Exercise is one of the most effective treatments for arthritis. It can help to decrease pain, fatigue, muscle tension and stress. Exercise improves mobility and flexibility of joints, muscle strength, posture and balance.
#3. If you are recovering from an injury
You may have seen a physiotherapist to help manage an injury. Your physiotherapist may then refer you to an EP after the first phase of treatment. The EP and physiotherapist will aid in your recovery and reduce your risk of re-injury.
#4. Some people may see an EP if they have want to improve their mental wellbeing
Exercise is an effective tool for improving mental health conditions such as depression and anxiety. Exercise releases chemicals that improve your mood and make you feel good. It can also be a social activity helping to reduce feelings of loneliness and isolation and put you in touch with other people.
Exercise is also good for your arthritis, therefore taking on a more holistic approach to your health than a single treatment in isolation.
#5. People who are pregnant or have recently given birth
Your body undergoes many changes during pregnancy and after childbirth, and your exercise requirements change. While exercise is safe and beneficial during and after pregnancy, the wrong types of exercise can be dangerous. An EP can prescribe safe exercises for your body and stage of pregnancy, as well as post-natal care.
What is the difference between an exercise physiologist and a physiotherapist?
Both EPs and physiotherapists have similar end goals regarding treatment. The treatment path to recovery will be different.
EPs specialise in the design of exercise and movement programmes. These programs aid in the prevention and management of chronic diseases and injuries.
Whereas physiotherapists use hands-on treatment to manage conditions, disabilities, injuries, and disorders that affect your body’s movement and function. Many people see physiotherapists after suffering an injury or illness that prevents them from moving freely.
Depending on your condition, there are some instances where you will need just one of these services. At the same time, some injuries and conditions require assistance from both.

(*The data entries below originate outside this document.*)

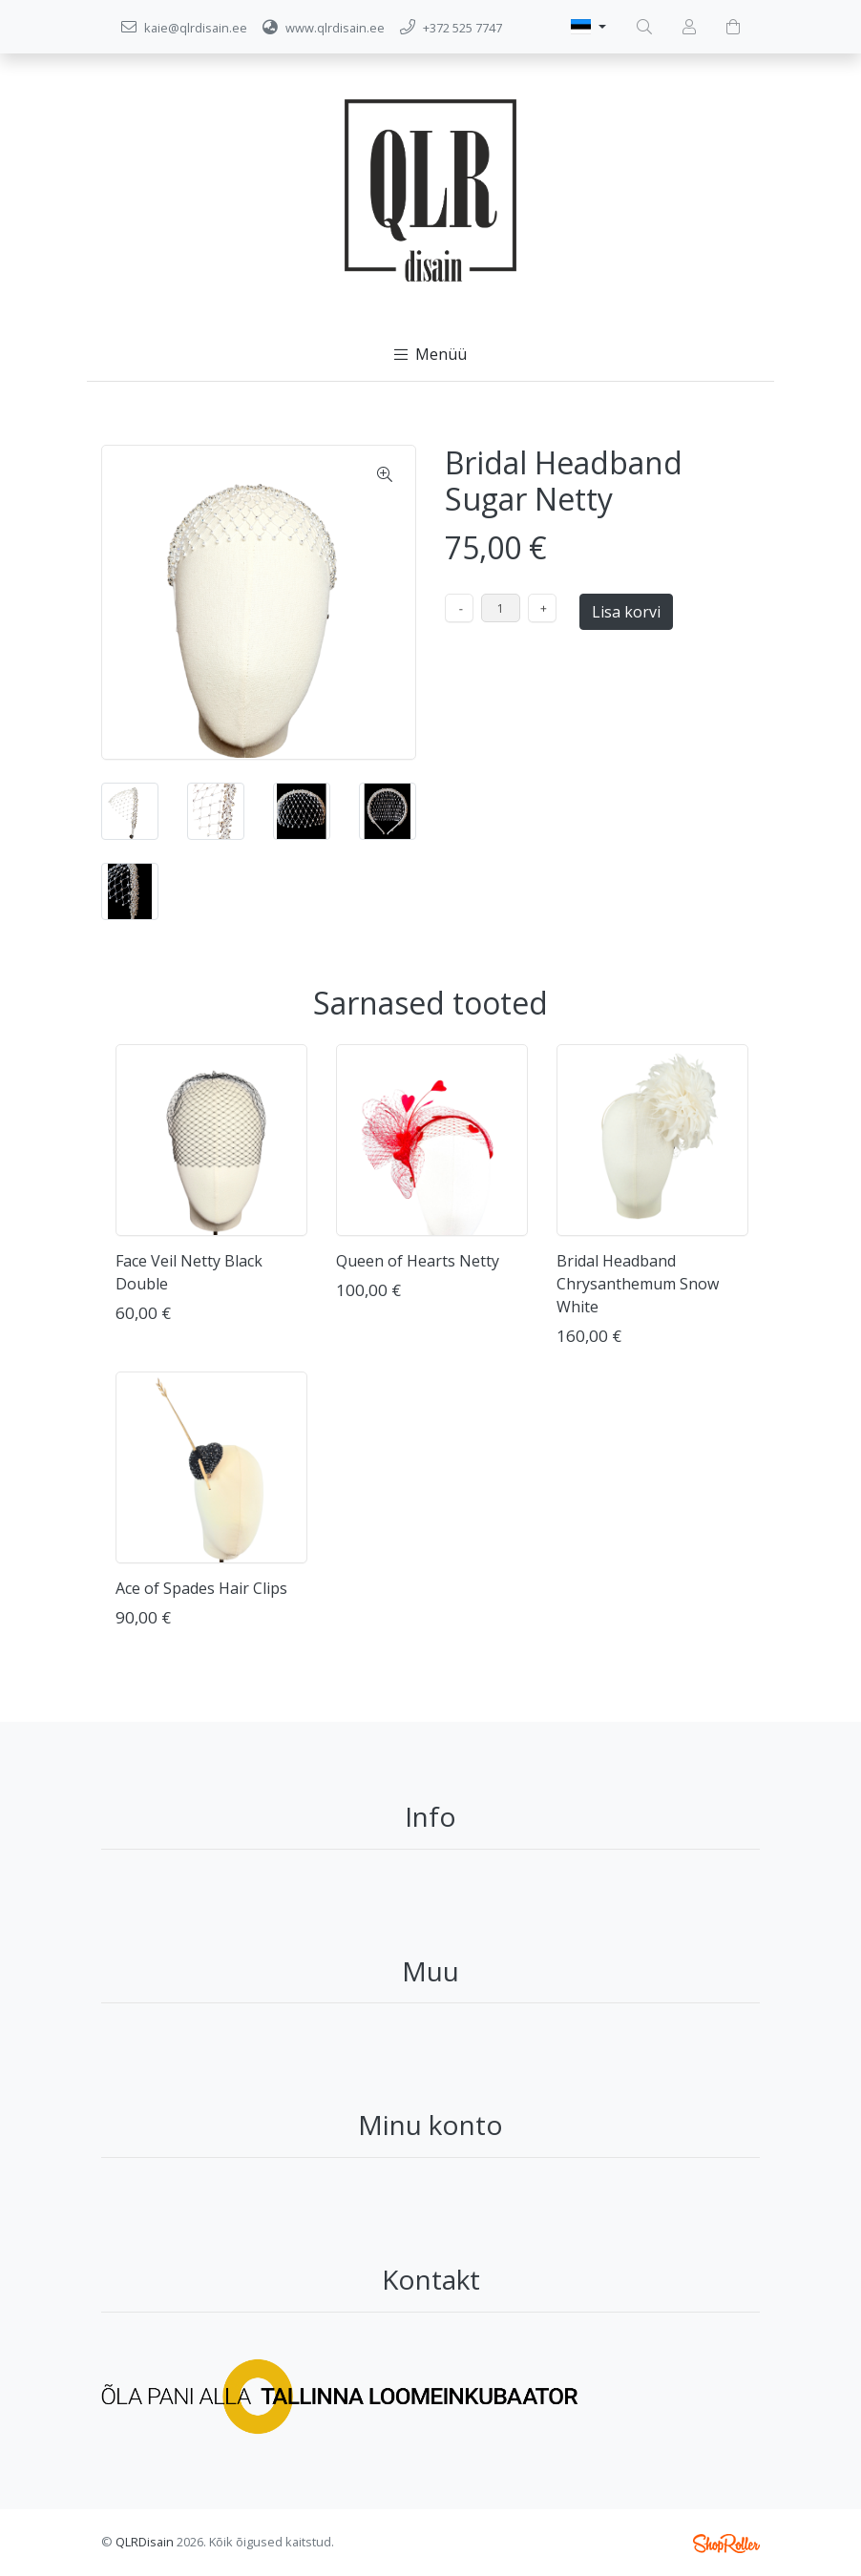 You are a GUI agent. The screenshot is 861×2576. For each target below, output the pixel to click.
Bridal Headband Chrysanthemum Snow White (637, 1283)
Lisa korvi (626, 611)
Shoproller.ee (726, 2543)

Finding an exercise physiologist
EPs work in both public and private health systems and fall into the group of health professionals called ‘allied health professionals’. To see an allied health professional, speak to your GP about organising a GP Management Plan.
GP management plans (GPMP) and team care arrangements (TCA) can help people with a chronic health condition to access needed care from a range of allied health professionals.
To find an EP, you can search using ESSA to help you find one in your area.